Aber dann ging es für ein paar Tage zum Schmieden. Und der ältere Herr, der uns das beibringen wollte, war deutlich netter als die vorherigen Meister, die den Befehlston der Wehrmacht noch nicht abgelegt hatten. Also zeigte er uns, wie man aus einem Rundstahl, nachdem er fachgerecht erhitzt war, mit ein paar Schlägen einen ordentlichen maßgenauen Schraubendreher machte. Und zwar ausschließlich mit Augenmaß. Messen im Millimeterbereich war eines Schmiedes unwürdig. Als er mit seiner Arbeit fertig war, gab er das Werkstück zur Begutachtung einem der Lehrlinge. Und tatsächlich, es war in allen Bereichen maßgenau, was bei einigen der Umstehenden ein anerkennendes Murmeln auslöste. Nur ich, der ganz hinten stand, rief ziemlich laut: „Das ist doch nichts Besonderes“. Worauf mich der Schmied bat, doch nach vorne zu kommen und es ihm gleich zu tun. Super!
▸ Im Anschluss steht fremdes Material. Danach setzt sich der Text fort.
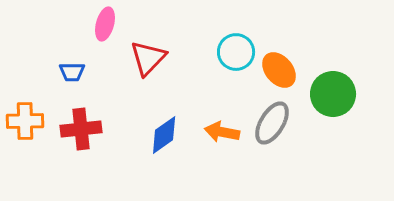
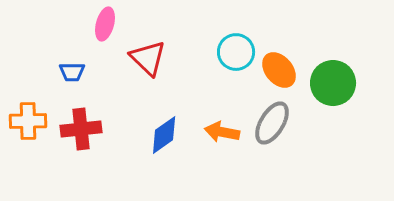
red triangle: rotated 30 degrees counterclockwise
green circle: moved 11 px up
orange cross: moved 3 px right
Also nahm ich den Rundstahl, hielt ihn etwa solange in das Feuer, wie er es getan hatte und schlug mit dem ziemlich schweren Hammer auf den Stahl, bis ich den Eindruck hatte, mein erstelltes Produkt habe eine gewisse Ähnlichkeit mit dem gewünschten Schraubendreher.  Ein Kollege musste nachmessen, und tatsächlich wich mein Produkt in allen Maßen etwas ab, wäre aber durchaus als Schraubendreher verwendbar gewesen.  So kam es, dass der Schmied mich mochte und es erreichte, dass ich ein paar Tage länger bei ihm bleiben konnte. Dadurch blieben mir einige Tage am Fließband erspart. Das waren die schönsten Tage während meiner praktischen Ausbildung. Als es dann doch zum unausweichlichen Ende meiner Schmiedetätigkeit kam, nahm er mich auf die Seite. „Ich verstehe nicht, warum du Kaufmann werden willst. Das ist doch ein blöder Beruf, bei dem man den ganzen Tag hinter dem Schreibtisch sitzt und nichts Vernünftiges macht. Du musst Schmied werden“. Mein Schmied war damals bereits der letzte seiner Zunft und wurde eigentlich nur noch gebraucht, um den Lehrlingen die damals noch notwendigen Kenntnisse beizubringen. Ich wollte ihm nicht weh tun und ihm sagen, dass sein Beruf keine Zukunft hat. Also zeigte ich auf meine dünnen Oberarme. „Mit den Armen wird das nichts, mit so wenig Muskeln“.  Aber er tippte sich an den Kopf. „Mit den Muskeln, das wird mit der Zeit, aber ein guter Schmied braucht es hier oben, und das wächst nicht mit der Zeit“.

Meinem Schmied bin ich seitdem nicht mehr begegnet. Aber in diesem Monat war ich in der Werkstatt des berühmtesten Kunstschmiedes der DDR, Professor Fritz Kühn, und habe seine wunderbaren Arbeiten, seine Bücher und Fotografien gesehen. Ich hatte damals keine Ahnung und mein Schmied hat mich was gelehrt. Danke.

Empfehlungen: Fahren Sie mit der U7 bis Rohrdamm. Dort steht das ehemalige Verwaltungsgebäude von Siemens. Die meisten anderen Fabrikgebäude kann man von dort sehen. Gehen Sie dann den Rohrdamm hoch und biegen rechts in die Diehlmannstraße ein. Dort können Sie die alten Siemens Mitarbeiterwohnungen sehen und anschließend im Park Jungfernheide spazieren gehen.